Duck-hunting boats, or "duck boats," have long fascinated me. Pieces of Americana that in most cases are designed for specific uses in very specific environments, their common intent, always, is to transport the waterfowler to a site where he or she can close to within shotgun range of mallards, wigeon, gadwall, teal or other winged fowl.

In Louisiana, for instance, the pirogue, originally a sort-of cypress dugout (now flat-bottomed) double-ended canoe, is still used, as it was a century ago.

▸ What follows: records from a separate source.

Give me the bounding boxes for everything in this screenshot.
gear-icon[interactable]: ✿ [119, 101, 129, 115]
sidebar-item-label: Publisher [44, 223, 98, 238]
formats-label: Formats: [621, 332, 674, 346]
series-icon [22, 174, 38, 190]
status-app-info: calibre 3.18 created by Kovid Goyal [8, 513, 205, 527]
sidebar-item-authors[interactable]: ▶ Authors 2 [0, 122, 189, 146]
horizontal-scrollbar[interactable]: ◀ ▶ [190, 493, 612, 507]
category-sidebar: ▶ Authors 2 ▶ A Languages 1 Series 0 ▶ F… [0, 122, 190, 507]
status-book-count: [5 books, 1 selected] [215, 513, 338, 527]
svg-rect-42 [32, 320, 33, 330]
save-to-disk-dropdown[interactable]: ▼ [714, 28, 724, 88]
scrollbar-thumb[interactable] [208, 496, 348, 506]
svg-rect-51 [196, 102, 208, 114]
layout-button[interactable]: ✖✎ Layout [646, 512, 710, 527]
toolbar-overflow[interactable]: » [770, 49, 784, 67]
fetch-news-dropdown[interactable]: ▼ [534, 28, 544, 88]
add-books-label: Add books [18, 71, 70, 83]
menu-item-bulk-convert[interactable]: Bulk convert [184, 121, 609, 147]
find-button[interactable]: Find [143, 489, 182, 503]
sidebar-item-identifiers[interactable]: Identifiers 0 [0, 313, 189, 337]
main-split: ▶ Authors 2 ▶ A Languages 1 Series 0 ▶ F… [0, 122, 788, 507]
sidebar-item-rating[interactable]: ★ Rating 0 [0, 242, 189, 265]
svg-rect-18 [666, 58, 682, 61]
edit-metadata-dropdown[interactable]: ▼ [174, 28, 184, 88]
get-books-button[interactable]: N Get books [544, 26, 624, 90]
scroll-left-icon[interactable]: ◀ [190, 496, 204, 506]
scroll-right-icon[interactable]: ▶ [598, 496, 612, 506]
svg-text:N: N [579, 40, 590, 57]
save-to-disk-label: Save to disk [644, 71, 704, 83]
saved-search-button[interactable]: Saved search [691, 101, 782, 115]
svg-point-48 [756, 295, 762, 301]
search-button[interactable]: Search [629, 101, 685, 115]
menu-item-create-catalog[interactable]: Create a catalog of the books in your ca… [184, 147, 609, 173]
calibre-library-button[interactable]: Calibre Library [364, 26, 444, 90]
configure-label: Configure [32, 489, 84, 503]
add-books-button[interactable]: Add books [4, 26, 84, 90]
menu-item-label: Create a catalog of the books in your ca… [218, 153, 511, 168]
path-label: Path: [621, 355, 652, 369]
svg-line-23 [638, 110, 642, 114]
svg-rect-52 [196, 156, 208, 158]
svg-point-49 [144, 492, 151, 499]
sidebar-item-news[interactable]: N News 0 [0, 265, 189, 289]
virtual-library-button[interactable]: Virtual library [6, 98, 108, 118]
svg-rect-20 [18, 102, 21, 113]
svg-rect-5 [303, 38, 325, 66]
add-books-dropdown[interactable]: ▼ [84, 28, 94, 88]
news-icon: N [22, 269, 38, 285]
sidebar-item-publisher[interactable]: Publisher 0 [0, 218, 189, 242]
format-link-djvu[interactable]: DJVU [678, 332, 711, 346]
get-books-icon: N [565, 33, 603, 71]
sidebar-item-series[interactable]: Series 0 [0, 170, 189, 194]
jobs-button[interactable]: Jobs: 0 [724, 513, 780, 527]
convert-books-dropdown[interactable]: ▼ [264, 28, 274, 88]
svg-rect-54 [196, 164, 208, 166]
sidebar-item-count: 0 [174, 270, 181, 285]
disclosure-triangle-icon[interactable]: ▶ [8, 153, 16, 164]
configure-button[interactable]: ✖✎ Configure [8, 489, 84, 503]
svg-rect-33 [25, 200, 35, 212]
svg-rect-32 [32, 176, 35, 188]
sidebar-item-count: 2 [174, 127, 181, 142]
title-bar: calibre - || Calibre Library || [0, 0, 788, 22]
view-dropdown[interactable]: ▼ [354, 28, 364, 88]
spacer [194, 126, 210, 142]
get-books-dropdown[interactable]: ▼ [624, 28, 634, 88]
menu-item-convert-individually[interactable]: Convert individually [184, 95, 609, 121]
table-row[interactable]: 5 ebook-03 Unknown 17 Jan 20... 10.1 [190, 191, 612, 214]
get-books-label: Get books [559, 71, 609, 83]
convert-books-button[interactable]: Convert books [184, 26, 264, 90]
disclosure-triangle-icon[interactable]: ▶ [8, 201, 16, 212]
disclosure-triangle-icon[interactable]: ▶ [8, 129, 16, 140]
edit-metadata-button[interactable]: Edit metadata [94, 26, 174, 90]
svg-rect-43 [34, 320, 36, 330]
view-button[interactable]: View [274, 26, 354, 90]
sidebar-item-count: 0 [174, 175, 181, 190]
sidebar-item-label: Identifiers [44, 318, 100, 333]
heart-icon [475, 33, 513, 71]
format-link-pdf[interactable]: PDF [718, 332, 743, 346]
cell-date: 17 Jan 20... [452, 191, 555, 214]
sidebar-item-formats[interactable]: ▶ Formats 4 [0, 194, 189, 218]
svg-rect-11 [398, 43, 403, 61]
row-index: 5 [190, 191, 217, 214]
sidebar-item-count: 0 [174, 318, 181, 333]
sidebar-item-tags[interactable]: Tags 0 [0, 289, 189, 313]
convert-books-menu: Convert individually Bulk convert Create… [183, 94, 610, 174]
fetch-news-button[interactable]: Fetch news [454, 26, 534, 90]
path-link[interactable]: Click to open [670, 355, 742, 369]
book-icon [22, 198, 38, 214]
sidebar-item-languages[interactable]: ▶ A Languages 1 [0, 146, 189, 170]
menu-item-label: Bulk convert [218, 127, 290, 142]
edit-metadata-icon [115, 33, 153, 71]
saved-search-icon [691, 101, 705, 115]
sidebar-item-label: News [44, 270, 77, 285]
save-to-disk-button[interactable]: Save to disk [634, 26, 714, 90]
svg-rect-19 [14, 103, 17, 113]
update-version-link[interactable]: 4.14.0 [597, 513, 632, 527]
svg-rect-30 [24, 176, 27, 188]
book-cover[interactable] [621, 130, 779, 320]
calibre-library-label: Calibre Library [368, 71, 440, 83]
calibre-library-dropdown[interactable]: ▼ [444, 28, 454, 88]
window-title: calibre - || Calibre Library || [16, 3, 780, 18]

Sculling boats, in which a long, single oar extends from the transom of a one-person layout boat, allowing the hunter to scull the boat by moving the oar side to side, is similarly a unique duck boat made for specific purposes in specific places.

Other specialty duck boats include the Barnegat Bay (N.J.) Sneakbox, the California tule splitter and the Marblehead (Mass.) gunning dory, the latter used for sea duck hunting.

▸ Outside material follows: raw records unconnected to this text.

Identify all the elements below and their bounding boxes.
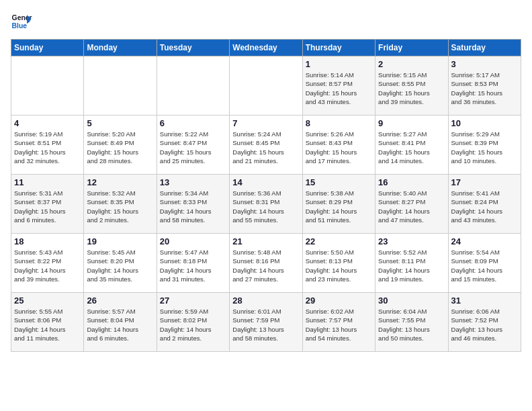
day-info: Sunrise: 5:19 AM Sunset: 8:51 PM Dayligh… <box>14 130 81 165</box>
day-number: 6 <box>160 118 226 128</box>
day-info: Sunrise: 5:48 AM Sunset: 8:16 PM Dayligh… <box>232 248 299 283</box>
day-info: Sunrise: 5:38 AM Sunset: 8:29 PM Dayligh… <box>306 189 372 224</box>
calendar-cell: 21Sunrise: 5:48 AM Sunset: 8:16 PM Dayli… <box>230 234 302 293</box>
day-info: Sunrise: 5:22 AM Sunset: 8:47 PM Dayligh… <box>160 130 226 165</box>
day-number: 31 <box>451 295 518 306</box>
calendar-cell <box>84 56 157 116</box>
day-number: 24 <box>451 236 518 246</box>
day-info: Sunrise: 5:54 AM Sunset: 8:09 PM Dayligh… <box>451 248 518 283</box>
day-number: 15 <box>306 177 372 187</box>
calendar-body: 1Sunrise: 5:14 AM Sunset: 8:57 PM Daylig… <box>11 56 521 352</box>
weekday-header-thursday: Thursday <box>302 40 375 56</box>
svg-text:Blue: Blue <box>12 22 28 30</box>
day-number: 14 <box>232 177 299 187</box>
day-number: 5 <box>87 118 153 128</box>
day-number: 12 <box>87 177 153 187</box>
calendar-cell <box>157 56 229 116</box>
day-number: 8 <box>306 118 372 128</box>
day-number: 20 <box>160 236 226 246</box>
logo: General Blue <box>11 11 35 32</box>
day-number: 29 <box>306 295 372 306</box>
calendar-cell: 27Sunrise: 5:59 AM Sunset: 8:02 PM Dayli… <box>157 293 229 352</box>
weekday-row: SundayMondayTuesdayWednesdayThursdayFrid… <box>11 40 521 56</box>
day-number: 26 <box>87 295 153 306</box>
page-header: General Blue <box>11 11 521 32</box>
day-number: 16 <box>378 177 445 187</box>
day-info: Sunrise: 5:43 AM Sunset: 8:22 PM Dayligh… <box>14 248 81 283</box>
weekday-header-wednesday: Wednesday <box>230 40 302 56</box>
calendar-week-0: 1Sunrise: 5:14 AM Sunset: 8:57 PM Daylig… <box>11 56 521 116</box>
weekday-header-monday: Monday <box>84 40 157 56</box>
calendar-cell: 17Sunrise: 5:41 AM Sunset: 8:24 PM Dayli… <box>448 175 521 234</box>
calendar-cell: 10Sunrise: 5:29 AM Sunset: 8:39 PM Dayli… <box>448 116 521 175</box>
calendar-cell: 23Sunrise: 5:52 AM Sunset: 8:11 PM Dayli… <box>375 234 448 293</box>
day-number: 25 <box>14 295 81 306</box>
day-info: Sunrise: 5:17 AM Sunset: 8:53 PM Dayligh… <box>451 71 518 106</box>
day-info: Sunrise: 5:41 AM Sunset: 8:24 PM Dayligh… <box>451 189 518 224</box>
day-number: 22 <box>306 236 372 246</box>
calendar-cell: 18Sunrise: 5:43 AM Sunset: 8:22 PM Dayli… <box>11 234 84 293</box>
weekday-header-sunday: Sunday <box>11 40 84 56</box>
calendar-cell: 11Sunrise: 5:31 AM Sunset: 8:37 PM Dayli… <box>11 175 84 234</box>
day-info: Sunrise: 5:36 AM Sunset: 8:31 PM Dayligh… <box>232 189 299 224</box>
day-number: 19 <box>87 236 153 246</box>
calendar-cell: 26Sunrise: 5:57 AM Sunset: 8:04 PM Dayli… <box>84 293 157 352</box>
day-number: 11 <box>14 177 81 187</box>
day-info: Sunrise: 5:40 AM Sunset: 8:27 PM Dayligh… <box>378 189 445 224</box>
day-info: Sunrise: 5:24 AM Sunset: 8:45 PM Dayligh… <box>232 130 299 165</box>
calendar-table: SundayMondayTuesdayWednesdayThursdayFrid… <box>11 39 521 352</box>
day-info: Sunrise: 6:02 AM Sunset: 7:57 PM Dayligh… <box>306 307 372 342</box>
calendar-cell: 4Sunrise: 5:19 AM Sunset: 8:51 PM Daylig… <box>11 116 84 175</box>
day-number: 23 <box>378 236 445 246</box>
day-info: Sunrise: 5:47 AM Sunset: 8:18 PM Dayligh… <box>160 248 226 283</box>
day-info: Sunrise: 5:14 AM Sunset: 8:57 PM Dayligh… <box>306 71 372 106</box>
day-number: 27 <box>160 295 226 306</box>
weekday-header-tuesday: Tuesday <box>157 40 229 56</box>
calendar-week-1: 4Sunrise: 5:19 AM Sunset: 8:51 PM Daylig… <box>11 116 521 175</box>
calendar-cell: 24Sunrise: 5:54 AM Sunset: 8:09 PM Dayli… <box>448 234 521 293</box>
weekday-header-saturday: Saturday <box>448 40 521 56</box>
day-number: 21 <box>232 236 299 246</box>
day-info: Sunrise: 5:32 AM Sunset: 8:35 PM Dayligh… <box>87 189 153 224</box>
day-number: 4 <box>14 118 81 128</box>
day-number: 3 <box>451 59 518 69</box>
calendar-cell: 29Sunrise: 6:02 AM Sunset: 7:57 PM Dayli… <box>302 293 375 352</box>
day-number: 30 <box>378 295 445 306</box>
calendar-week-2: 11Sunrise: 5:31 AM Sunset: 8:37 PM Dayli… <box>11 175 521 234</box>
calendar-cell: 22Sunrise: 5:50 AM Sunset: 8:13 PM Dayli… <box>302 234 375 293</box>
calendar-cell: 19Sunrise: 5:45 AM Sunset: 8:20 PM Dayli… <box>84 234 157 293</box>
day-number: 10 <box>451 118 518 128</box>
day-number: 28 <box>232 295 299 306</box>
calendar-cell: 16Sunrise: 5:40 AM Sunset: 8:27 PM Dayli… <box>375 175 448 234</box>
calendar-cell: 9Sunrise: 5:27 AM Sunset: 8:41 PM Daylig… <box>375 116 448 175</box>
calendar-cell <box>11 56 84 116</box>
calendar-cell: 15Sunrise: 5:38 AM Sunset: 8:29 PM Dayli… <box>302 175 375 234</box>
calendar-cell: 28Sunrise: 6:01 AM Sunset: 7:59 PM Dayli… <box>230 293 302 352</box>
calendar-cell: 8Sunrise: 5:26 AM Sunset: 8:43 PM Daylig… <box>302 116 375 175</box>
day-info: Sunrise: 5:27 AM Sunset: 8:41 PM Dayligh… <box>378 130 445 165</box>
calendar-cell: 7Sunrise: 5:24 AM Sunset: 8:45 PM Daylig… <box>230 116 302 175</box>
day-number: 2 <box>378 59 445 69</box>
calendar-week-4: 25Sunrise: 5:55 AM Sunset: 8:06 PM Dayli… <box>11 293 521 352</box>
day-info: Sunrise: 6:04 AM Sunset: 7:55 PM Dayligh… <box>378 307 445 342</box>
day-info: Sunrise: 5:57 AM Sunset: 8:04 PM Dayligh… <box>87 307 153 342</box>
calendar-cell: 2Sunrise: 5:15 AM Sunset: 8:55 PM Daylig… <box>375 56 448 116</box>
day-info: Sunrise: 5:34 AM Sunset: 8:33 PM Dayligh… <box>160 189 226 224</box>
day-info: Sunrise: 5:50 AM Sunset: 8:13 PM Dayligh… <box>306 248 372 283</box>
calendar-cell: 6Sunrise: 5:22 AM Sunset: 8:47 PM Daylig… <box>157 116 229 175</box>
day-number: 7 <box>232 118 299 128</box>
logo-icon: General Blue <box>11 11 32 32</box>
day-info: Sunrise: 6:06 AM Sunset: 7:52 PM Dayligh… <box>451 307 518 342</box>
day-info: Sunrise: 5:55 AM Sunset: 8:06 PM Dayligh… <box>14 307 81 342</box>
day-info: Sunrise: 5:31 AM Sunset: 8:37 PM Dayligh… <box>14 189 81 224</box>
day-info: Sunrise: 5:45 AM Sunset: 8:20 PM Dayligh… <box>87 248 153 283</box>
calendar-cell: 31Sunrise: 6:06 AM Sunset: 7:52 PM Dayli… <box>448 293 521 352</box>
day-number: 1 <box>306 59 372 69</box>
calendar-cell: 25Sunrise: 5:55 AM Sunset: 8:06 PM Dayli… <box>11 293 84 352</box>
day-number: 18 <box>14 236 81 246</box>
calendar-cell: 3Sunrise: 5:17 AM Sunset: 8:53 PM Daylig… <box>448 56 521 116</box>
day-info: Sunrise: 5:59 AM Sunset: 8:02 PM Dayligh… <box>160 307 226 342</box>
day-number: 17 <box>451 177 518 187</box>
day-info: Sunrise: 5:29 AM Sunset: 8:39 PM Dayligh… <box>451 130 518 165</box>
calendar-cell: 5Sunrise: 5:20 AM Sunset: 8:49 PM Daylig… <box>84 116 157 175</box>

Yet, no state has a richer duck hunting heritage than Minnesota, and we therefore have our own long history of duck boat design and manufacturing.

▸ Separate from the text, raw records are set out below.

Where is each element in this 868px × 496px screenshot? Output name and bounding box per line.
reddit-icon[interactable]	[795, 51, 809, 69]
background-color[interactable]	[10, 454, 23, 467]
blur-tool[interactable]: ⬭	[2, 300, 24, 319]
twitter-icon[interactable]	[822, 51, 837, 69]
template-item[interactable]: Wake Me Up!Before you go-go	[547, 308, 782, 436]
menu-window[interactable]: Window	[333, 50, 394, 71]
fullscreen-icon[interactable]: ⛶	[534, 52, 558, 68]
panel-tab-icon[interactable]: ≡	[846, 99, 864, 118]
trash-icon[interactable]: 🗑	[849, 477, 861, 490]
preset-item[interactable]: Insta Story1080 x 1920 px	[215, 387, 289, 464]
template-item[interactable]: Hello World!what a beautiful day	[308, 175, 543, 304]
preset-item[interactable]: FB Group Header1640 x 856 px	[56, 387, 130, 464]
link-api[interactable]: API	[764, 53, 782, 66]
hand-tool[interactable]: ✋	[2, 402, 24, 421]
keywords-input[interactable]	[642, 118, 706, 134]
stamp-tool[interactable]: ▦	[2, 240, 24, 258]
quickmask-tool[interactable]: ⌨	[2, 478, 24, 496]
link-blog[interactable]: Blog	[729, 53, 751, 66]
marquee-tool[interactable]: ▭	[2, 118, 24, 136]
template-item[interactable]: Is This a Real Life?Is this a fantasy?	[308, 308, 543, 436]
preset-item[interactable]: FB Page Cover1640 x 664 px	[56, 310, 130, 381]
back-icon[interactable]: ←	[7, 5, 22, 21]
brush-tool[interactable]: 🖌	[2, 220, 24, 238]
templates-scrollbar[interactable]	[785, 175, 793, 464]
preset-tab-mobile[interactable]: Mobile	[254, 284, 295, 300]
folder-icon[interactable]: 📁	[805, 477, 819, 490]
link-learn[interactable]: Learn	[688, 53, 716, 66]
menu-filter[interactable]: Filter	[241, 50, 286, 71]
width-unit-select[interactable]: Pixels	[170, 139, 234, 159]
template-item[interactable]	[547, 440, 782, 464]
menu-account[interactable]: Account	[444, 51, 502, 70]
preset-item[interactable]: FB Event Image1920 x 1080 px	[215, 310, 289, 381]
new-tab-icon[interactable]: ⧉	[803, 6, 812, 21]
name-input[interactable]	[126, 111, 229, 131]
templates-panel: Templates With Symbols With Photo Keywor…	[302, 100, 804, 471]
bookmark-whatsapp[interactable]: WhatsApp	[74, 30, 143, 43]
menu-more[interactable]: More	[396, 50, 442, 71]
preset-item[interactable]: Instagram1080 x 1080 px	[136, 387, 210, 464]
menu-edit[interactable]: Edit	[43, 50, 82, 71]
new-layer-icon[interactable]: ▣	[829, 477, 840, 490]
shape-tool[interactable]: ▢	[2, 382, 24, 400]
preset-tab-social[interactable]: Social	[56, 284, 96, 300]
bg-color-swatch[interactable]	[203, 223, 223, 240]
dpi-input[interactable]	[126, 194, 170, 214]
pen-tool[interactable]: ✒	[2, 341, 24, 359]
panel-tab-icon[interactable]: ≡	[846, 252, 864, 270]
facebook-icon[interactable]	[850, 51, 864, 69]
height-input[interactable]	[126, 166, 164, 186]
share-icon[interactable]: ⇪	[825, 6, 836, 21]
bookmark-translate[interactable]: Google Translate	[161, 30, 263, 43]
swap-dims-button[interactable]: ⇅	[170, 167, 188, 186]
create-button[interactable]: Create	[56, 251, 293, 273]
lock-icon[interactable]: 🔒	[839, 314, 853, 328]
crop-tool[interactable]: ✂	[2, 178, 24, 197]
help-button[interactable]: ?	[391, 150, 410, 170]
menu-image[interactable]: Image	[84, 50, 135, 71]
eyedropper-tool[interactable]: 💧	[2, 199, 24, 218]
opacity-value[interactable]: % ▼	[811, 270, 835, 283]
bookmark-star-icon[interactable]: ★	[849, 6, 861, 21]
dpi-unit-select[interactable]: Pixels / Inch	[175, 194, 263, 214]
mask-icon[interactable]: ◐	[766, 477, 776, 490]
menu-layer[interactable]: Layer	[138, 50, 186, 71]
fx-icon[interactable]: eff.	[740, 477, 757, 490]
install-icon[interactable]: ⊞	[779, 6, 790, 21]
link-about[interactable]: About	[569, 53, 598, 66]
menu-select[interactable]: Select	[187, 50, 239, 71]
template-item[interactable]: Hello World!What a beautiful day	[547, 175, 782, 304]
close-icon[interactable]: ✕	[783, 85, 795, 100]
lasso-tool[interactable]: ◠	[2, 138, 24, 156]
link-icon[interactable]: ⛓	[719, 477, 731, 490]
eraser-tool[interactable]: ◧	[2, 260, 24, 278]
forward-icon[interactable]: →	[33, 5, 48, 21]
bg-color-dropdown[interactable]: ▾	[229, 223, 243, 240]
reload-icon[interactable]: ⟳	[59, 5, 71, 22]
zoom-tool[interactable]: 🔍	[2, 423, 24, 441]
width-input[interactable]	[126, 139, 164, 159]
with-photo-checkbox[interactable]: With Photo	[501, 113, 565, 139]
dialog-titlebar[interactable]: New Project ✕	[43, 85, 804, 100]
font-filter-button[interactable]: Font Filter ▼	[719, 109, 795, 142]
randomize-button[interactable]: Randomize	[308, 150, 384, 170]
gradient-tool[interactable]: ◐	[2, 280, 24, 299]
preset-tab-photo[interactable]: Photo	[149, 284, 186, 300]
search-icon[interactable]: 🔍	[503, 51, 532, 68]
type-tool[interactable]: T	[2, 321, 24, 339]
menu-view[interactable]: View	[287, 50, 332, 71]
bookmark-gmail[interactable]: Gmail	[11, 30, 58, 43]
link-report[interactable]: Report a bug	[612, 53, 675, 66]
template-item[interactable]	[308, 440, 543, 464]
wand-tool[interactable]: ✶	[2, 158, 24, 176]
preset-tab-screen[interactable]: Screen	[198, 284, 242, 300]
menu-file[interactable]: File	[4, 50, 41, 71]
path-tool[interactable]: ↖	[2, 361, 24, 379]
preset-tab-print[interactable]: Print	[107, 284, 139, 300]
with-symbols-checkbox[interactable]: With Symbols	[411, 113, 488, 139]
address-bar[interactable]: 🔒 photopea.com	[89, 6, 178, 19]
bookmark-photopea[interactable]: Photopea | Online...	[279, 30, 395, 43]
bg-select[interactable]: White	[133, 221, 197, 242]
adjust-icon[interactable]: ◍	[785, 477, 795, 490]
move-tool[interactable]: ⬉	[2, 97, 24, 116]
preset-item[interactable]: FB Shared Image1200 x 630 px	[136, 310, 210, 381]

I was reminded of this last weekend, on the duck opener, while near New London where Roger Strand and his family have a duck hunting camp. The Strands use a Lund Ducker for transportation, a 103-pound, 12-foot, 4-inch-long iconic Minnesota-made craft that, like the Grumman Sport Boat, is no longer made.

Roger Strand also owns a reconditioned Shell Lake low-profile duck boat built by the Shell Lake Boat Co. (in business from 1904 to 1980) of Shell Lake, Wis. (Shell Lake Boat Co. was bought by Lund in the 1960s before ultimately being closed.)

Two very popular Shell Lake duck boats in their day were the shallow-draft, 12-foot, 6-inch-long Mallard Queen and the 13-foot-long Drake Mallard. Both were cedar planked and could be purchased with either canvas or (starting in the 1950s) fiberglass coverings.

Willy Smith, my duck hunting buddy from Willmar, also is smitten by duck boats. He owns a Grumman Sport Boat and also a Lund Snipe, the latter a 14-footer that can be used for duck hunting but at 150 pounds is a bit heavy to maneuver in smaller waters. Lund also made the lesser-known Ricer and hard-to-find Retriever, the latter of which Lund touted as a flat-bottom boat that "was ideal for the true duck hunter" because it was stable and shallow-drafted but had enough rocker to allow easy rowing.

Craigslist regularly has for-sale listings of Minnesota duck boats, and the number seems to increase as duck numbers fall. One current listing, by John Lewicki of the Twin Cities, is for a reconditioned Alumacraft Retriever, a rare offering because only 205 were made in 1958.

"I bought it from a guy in Wisconsin, along with a Lund Ducker," said Lewicki, who had previously owned a Lund Ducker he sold to a hunter in Tennessee. Sandblasted and repainted, Lewicki's like-new Alumacraft Retriever is priced at $4,500 or best offer.

Some years ago, while hunting brant in Cold Bay, Alaska, at a camp owned by Minnesotan Pete Iverslie, we used Iverslie's camouflaged seagoing duck boat built, appropriately, by the Duck Boat Co. Big and stable, the boat was constructed on the East Coast and shipped to Seattle, where Iverslie had it loaded on a cargo ship destined for Cold Bay.

Cool as these and other duck boats are, including the contemporary, fairly compact models offered by Minnesota manufacturer Carstens, as well as those like the 20-foot surface-drive-powered craft my son Trevor and I borrowed from a friend last winter to hunt goldeneyes on the Missouri River in Montana, my aspiration has long been to add a Grumman Sport Boat to my small-time waterfowling armada.

For many hunting seasons, Willy Smith and I used his Sport Boat on Delta Marsh, Manitoba, and it proved highly functional. Big enough to carry both of us along with a couple dozen decoys and, if we wanted, two Labradors, the boat could be rowed from the middle seat and also paddled by one of us sitting in the stern.

Which is why, when a friend decided to sell his Sport Boat recently, I bought it. Not, as I told my wife, because I needed it. Nor, as I conceded, because it would necessarily improve my duck hunting.

But because duck hunting is more lifestyle than pastime.